There is a game in a casino with the following rules. A machine generates a random number \(X\) from a normal distribution with mean \(100\) and standard deviation \(10\). If \(X\) is at least \(100\) then the player receives the amount \(X − 100\) dollars. If \(X\) is below \(100\) then the player pays \(100 − X\) dollars. Let \(Y\) be the amount the player is going to win, with the understanding that \(Y\) is negative if the player has to pay. For example, if \(X = 109\) then \(Y =9\),and if \(X=95\) then \(Y =−5\).

1. What is the expected value of \(Y\)? (10 pts.)
   Since \(Y = X − 100\) and \(X\) has expected value \(100\), thus \(Y\) has expected value \(0\)

2. What is the standard deviation of \(Y\)?
   The deviation of \(Y\) from \(0\) is exactly the same as the deviation of \(X\) from \(100\), so the standard deviation of \(Y\) is also \(10\).

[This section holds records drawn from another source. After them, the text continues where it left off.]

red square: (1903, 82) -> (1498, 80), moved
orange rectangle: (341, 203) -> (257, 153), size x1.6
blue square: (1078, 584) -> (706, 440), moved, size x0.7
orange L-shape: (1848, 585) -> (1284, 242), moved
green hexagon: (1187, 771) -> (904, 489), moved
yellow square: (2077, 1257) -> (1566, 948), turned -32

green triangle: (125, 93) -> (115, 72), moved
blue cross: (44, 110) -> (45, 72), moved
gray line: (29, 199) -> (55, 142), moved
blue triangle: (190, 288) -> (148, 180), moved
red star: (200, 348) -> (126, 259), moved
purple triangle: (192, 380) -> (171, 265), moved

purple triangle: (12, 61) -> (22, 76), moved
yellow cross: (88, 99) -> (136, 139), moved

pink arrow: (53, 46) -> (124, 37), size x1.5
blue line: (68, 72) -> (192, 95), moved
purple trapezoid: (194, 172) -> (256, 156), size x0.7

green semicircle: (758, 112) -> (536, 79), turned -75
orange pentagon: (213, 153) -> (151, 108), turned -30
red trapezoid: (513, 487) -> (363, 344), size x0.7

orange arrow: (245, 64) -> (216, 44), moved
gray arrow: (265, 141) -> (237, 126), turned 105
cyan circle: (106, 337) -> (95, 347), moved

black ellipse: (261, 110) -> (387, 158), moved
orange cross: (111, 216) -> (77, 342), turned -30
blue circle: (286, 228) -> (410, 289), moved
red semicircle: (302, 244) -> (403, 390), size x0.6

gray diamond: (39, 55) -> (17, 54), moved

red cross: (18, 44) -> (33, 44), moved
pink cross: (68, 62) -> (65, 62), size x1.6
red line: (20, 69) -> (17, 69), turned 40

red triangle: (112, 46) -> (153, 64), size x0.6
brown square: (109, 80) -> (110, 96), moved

3. A player plans to play this game 20 times. What is the probability that at least 5 times out of the 20 games she will win more than 13 dollars? (10 pts.)
   
   There are two things to consider in this situation:

1. Probability of winning more than $13
2. Probability of at least 5 times out of the 20 tries
   
   To win 13 dollars, \(Y=13\). For \(Y=13\), \(13=X-100 \therefore X=113\)
   \[ \begin{align} P(X>113)&=1-P(X<113)\\ &=1-\text{pnorm}(113,100, 10)\\ &=0.09680048 \end{align} \]

1-pnorm(113,mean=100,sd=10)

## [1] 0.09680048

At each game the probability of winning more than 13 dollars is 0.097.
Winning at whatever number of times where each trial is either win or lose is a binomial distribution. The pbinom() takes one less the desired wins, the total number of trials, and the probability of the win, which is in this case is winning more than $13.

\[ \begin{align} P(W\geq X)&=1-\text{pbinom}((X-1),n,\text{prob})\\ P(W\geq5)&=1-\text{pbinom}((5-1),\text{size}=20,\text{prob}=.097)\\ &=0.03855293 \end{align} \]

1-pbinom(4,20,.097)

## [1] 0.03855293

Hence the probability that the player wins more than 13 dollars at least 5 times is 0.04.